Two years ago, Mara moved in with us. Just over a year after that, her adoption was finalized. Since she was removed from her mother’s care just before her second birthday, she’s now been with us longer than she was with her mom, longer than she’s been in any placement. One more year and she’ll have been with us longer than all of her life before us. Wow.
Our latest milestone with Mara has been two night-long trips to the ER in the last week for a series of related by now-resolving problems. I am so grateful we have a wonderful children’s hospital 10 minutes away and it was absolutely as pleasant for her as it could have been under the circumstances. I’m still sort of dragging from missing that much sleep during a very busy week at work, but we’re getting by. We had a fantastic doctor-nurse duo on our first trip that made me think of this article about doctors managing pain by creating calm and trust and Mara was so impressed by the experience that our second and in some ways less pleasant visit was still comfortable for her because she knew what she was doing and that she could trust the hospital and its staff. We’ll still have to see a specialist about her propensity to eat things that aren’t food sometimes, but we’ve known for a while that we’d need that and we’ll make it work.

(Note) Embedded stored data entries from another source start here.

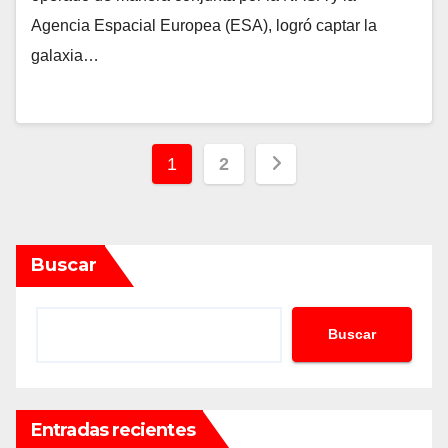
Agencia Espacial Europea (ESA), logró captar la
galaxia…
Paginación
1
2
de
entradas
Buscar
Buscar
Entradas recientes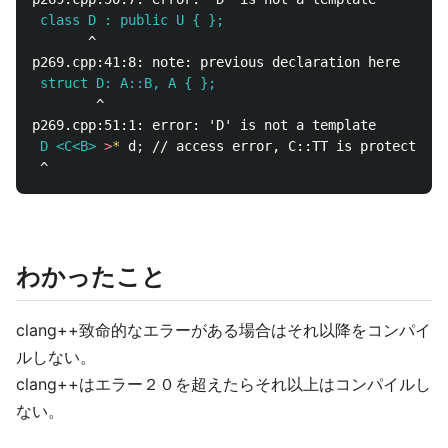
 class D : public U { };
       ^

 struct D: A::B, A { };
        ^

 D <C<B>
>
*
 d
;
わかったこと
clang++致命的なエラーがある場合はそれ以降をコンパイ
ルしない。
clang++はエラー２０を超えたらそれ以上はコンパイルし
ない。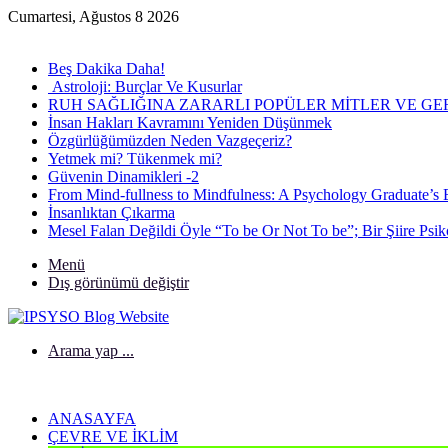
Cumartesi, Ağustos 8 2026
Son Eklenen Yazılar
Beş Dakika Daha!
Astroloji: Burçlar Ve Kusurlar
RUH SAĞLIĞINA ZARARLI POPÜLER MİTLER VE G
İnsan Hakları Kavramını Yeniden Düşünmek
Özgürlüğümüzden Neden Vazgeçeriz?
Yetmek mi? Tükenmek mi?
Güvenin Dinamikleri -2
From Mind-fullness to Mindfulness: A Psychology Graduate’s 
İnsanlıktan Çıkarma
Mesel Falan Değildi Öyle “To be Or Not To be”; Bir Şiire Psi
Menü
Dış görünümü değiştir
Arama yap ...
ANASAYFA
ÇEVRE VE İKLIM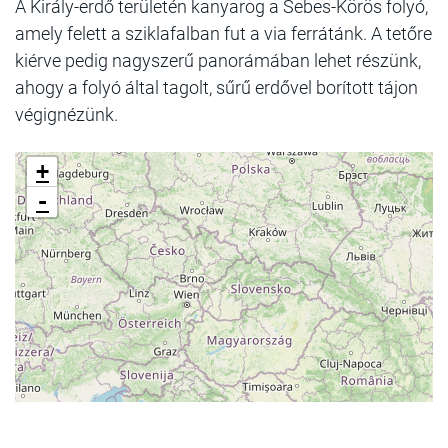
A Király-erdő területén kanyarog a Sebes-Körös folyó,
amely felett a sziklafalban fut a via ferrátánk. A tetőre
kiérve pedig nagyszerű panorámában lehet részünk,
ahogy a folyó által tagolt, sűrű erdővel borított tájon
végignézünk.
+
-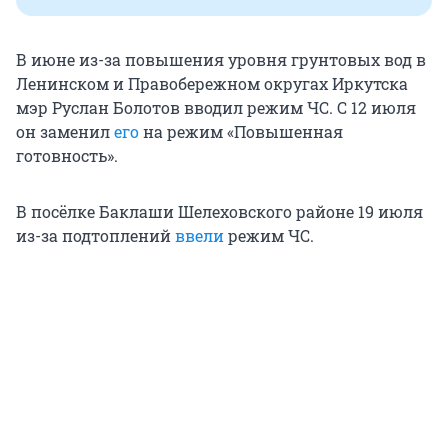
В июне из-за повышения уровня грунтовых вод в
Ленинском и Правобережном округах Иркутска
мэр Руслан Болотов вводил режим ЧС. С 12 июля
он заменил
его
на режим «Повышенная
готовность».
В посёлке Баклаши Шелеховского районе 19 июля
из-за подтоплений
ввели
режим ЧС.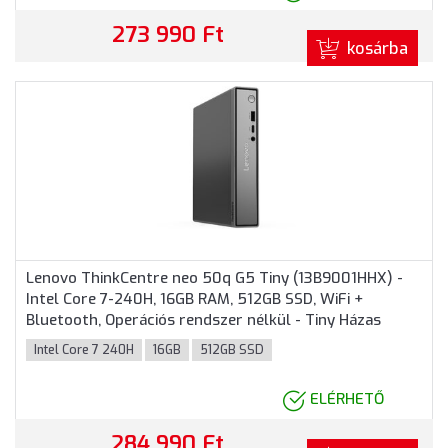
273 990 Ft
kosárba
Lenovo ThinkCentre neo 50q G5 Tiny (13B9001HHX) -
Intel Core 7-240H, 16GB RAM, 512GB SSD, WiFi +
Bluetooth, Operációs rendszer nélkül - Tiny Házas
számítógép
Intel Core 7 240H
16GB
512GB SSD
ELÉRHETŐ
284 990 Ft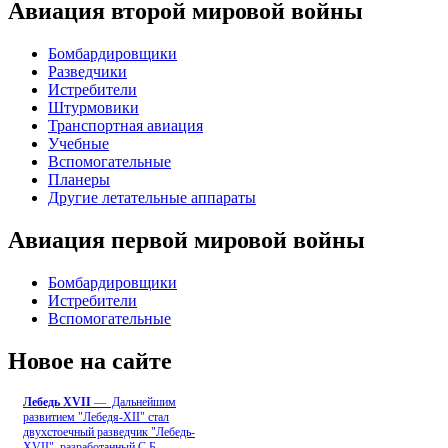
Авиация второй мировой войны
Бомбардировщики
Разведчики
Истребители
Штурмовики
Транспортная авиация
Учебные
Вспомогательные
Планеры
Другие летательные аппараты
Авиация первой мировой войны
Бомбардировщики
Истребители
Вспомогательные
Новое на сайте
Лебедь ХVII
— Дальнейшим
развитием "Лебедя-ХII" стал
двухстоечный разведчик "Лебедь-
XVII", разработанный С.Б
...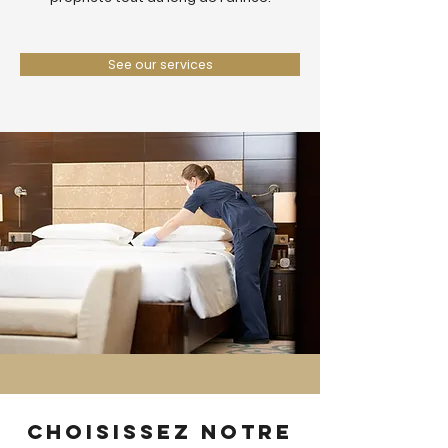
See our services
Choisissez notre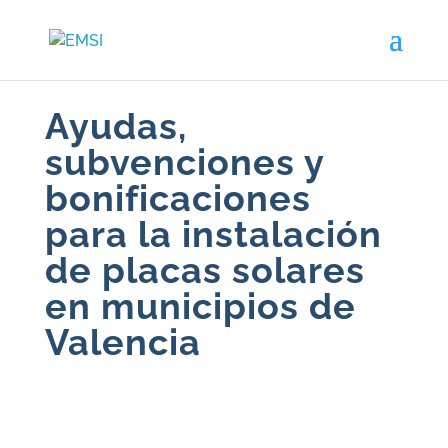
Ayudas,
subvenciones y
bonificaciones
para la instalación
de placas solares
en municipios de
Valencia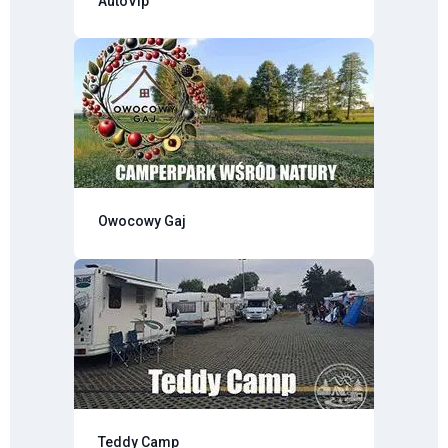
AutoVip
Owocowy Gaj
Teddy Camp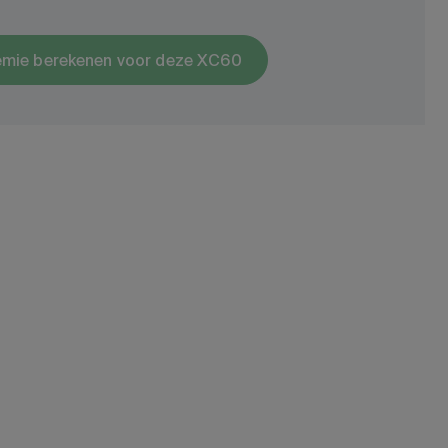
emie berekenen voor deze XC60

When I think back on those first days and that terrified, brave, drooling girl who was my own personal barnacle, it’s hard to believe how far we’ve come. Mara is so bright, thoughtful, self-assured, kind. I just can’t say enough great things about that kid. We moved her party from her actual birthday to this weekend so that she and Lee, who has strep, will have plenty of time to recover, but we’re waiting to hear whether her dad can come to dinner with us on her birthday. Then she wanted to make sure her siblings were invited to her party, and that’ll actually mean that each older kid who’s already coming will have one of Mara’s siblings of the same age and gender to play with, which works well. Her big requests are for a pinata and a Play-Doh Ice Cream Shop, both of which are in the works. We’ve seen so much growth and change in what is really a short time.

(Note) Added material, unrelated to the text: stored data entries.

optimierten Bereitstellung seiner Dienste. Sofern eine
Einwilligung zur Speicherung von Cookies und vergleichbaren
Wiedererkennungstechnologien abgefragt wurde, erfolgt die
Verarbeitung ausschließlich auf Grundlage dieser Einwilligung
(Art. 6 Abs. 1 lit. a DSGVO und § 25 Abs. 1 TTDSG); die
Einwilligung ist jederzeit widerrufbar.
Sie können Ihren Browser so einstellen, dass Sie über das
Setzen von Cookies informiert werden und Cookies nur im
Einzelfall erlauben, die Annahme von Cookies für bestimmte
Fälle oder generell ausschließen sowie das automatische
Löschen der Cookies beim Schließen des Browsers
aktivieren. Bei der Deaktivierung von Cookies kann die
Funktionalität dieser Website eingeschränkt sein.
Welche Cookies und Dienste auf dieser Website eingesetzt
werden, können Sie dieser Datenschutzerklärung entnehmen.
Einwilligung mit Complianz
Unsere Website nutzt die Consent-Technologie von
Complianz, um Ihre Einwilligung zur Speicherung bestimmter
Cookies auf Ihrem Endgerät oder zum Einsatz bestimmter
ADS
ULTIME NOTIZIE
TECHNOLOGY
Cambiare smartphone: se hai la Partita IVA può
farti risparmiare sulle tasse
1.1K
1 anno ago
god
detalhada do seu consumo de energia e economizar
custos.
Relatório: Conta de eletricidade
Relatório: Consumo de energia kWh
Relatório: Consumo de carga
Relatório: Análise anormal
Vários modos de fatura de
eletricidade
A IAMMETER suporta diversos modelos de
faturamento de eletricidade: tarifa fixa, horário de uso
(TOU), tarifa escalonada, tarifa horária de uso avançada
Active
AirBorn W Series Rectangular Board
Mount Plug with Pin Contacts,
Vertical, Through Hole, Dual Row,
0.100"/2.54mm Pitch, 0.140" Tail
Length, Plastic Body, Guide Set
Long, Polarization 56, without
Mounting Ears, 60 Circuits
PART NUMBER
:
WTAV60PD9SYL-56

Nia is growing and changing too, with another tooth getting loose. Her mom is having to make the leap to mix the Nia-of-now with the Nia she remembers, six months younger. I’m being reminded how important it’s been to push Nia to be a kid and not feel responsible for adult concerns. I hope that her mom will come around to that way of thinking. She has an amazing daughter who has so much more to offer than her cuteness, though I agree she’s very cute. There’s more I could say that I won’t, but I’m trying to be aware of how I can feel frustrated when her mom criticizes the way we do things (hair not long enough, which I really can’t control, and not enough focus on literacy, which I also think is entirely inaccurate) that it’s much worse for her and the scrutiny on her life. I know she and I disagree on which things in each of the two households need to change, but I can guess how hard it must be that there’s not a lot we’ll have to change because of her displeasure but she’s going to have to change a lot of how her household ran if she wants to keep Nia safe there. Change is hard.
But now Lee and I have an amazing daughter, a wonderful family, a strong love between Lee and me holding things together and making life easier. Nia has already spent more time with us than she had with the prior foster family, and she’s loving school though chatting too much. I meet with her teacher this week to talk about her academic progress and how we can help fill in some of the gaps she carries from last year. I remember when Mara first moved in and we’d said that our goal was for her to be indistinguishable from her peers without a trauma history by the time she starts kindergarten next fall. By one year in, we were pretty much there, but she’s still growing and doing better and better all the time. We’re so lucky that she and Nia both have pleasant personalities with a lot of resilience and drive. So much of their success is due to their own hard work, but it’s meant so much to me to play my part in it. That means I still spend a lot of time with a no-longer-so-little girl or two seemingly velcroed to my body, but the payoff is so great.